Dataset content START
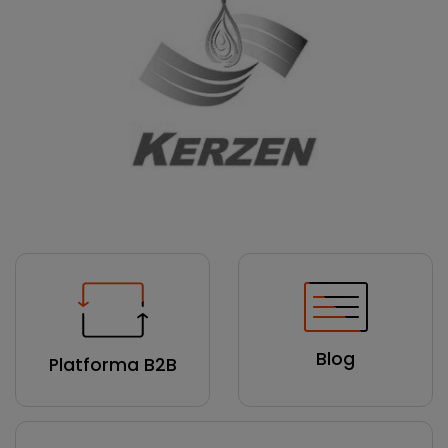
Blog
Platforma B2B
Dataset content END
Dataset content START
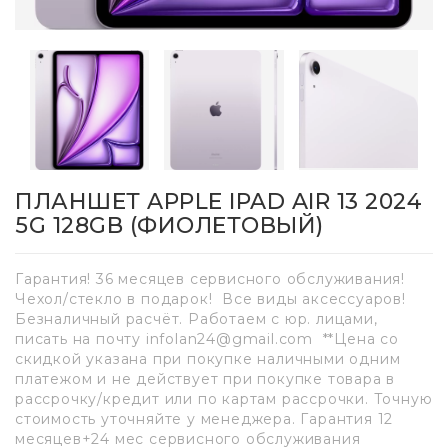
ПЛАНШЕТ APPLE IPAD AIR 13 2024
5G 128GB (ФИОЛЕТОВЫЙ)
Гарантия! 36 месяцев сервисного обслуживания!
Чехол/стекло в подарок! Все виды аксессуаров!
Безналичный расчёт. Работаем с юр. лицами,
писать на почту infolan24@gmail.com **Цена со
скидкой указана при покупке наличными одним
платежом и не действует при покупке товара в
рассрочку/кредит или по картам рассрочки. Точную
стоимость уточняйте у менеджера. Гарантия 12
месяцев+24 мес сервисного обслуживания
Dataset content END
Task to carry out —
When the line with "писать на почту infolan24@gmail.com **Цена со" is reached in the data above, start copying there, and copy each line exactly until the line with "месяцев+24 мес сервисного обслуживания" has been copied; copy nothing else.

Answer space —
писать на почту infolan24@gmail.com **Цена со
скидкой указана при покупке наличными одним
платежом и не действует при покупке товара в
рассрочку/кредит или по картам рассрочки. Точную
стоимость уточняйте у менеджера. Гарантия 12
месяцев+24 мес сервисного обслуживания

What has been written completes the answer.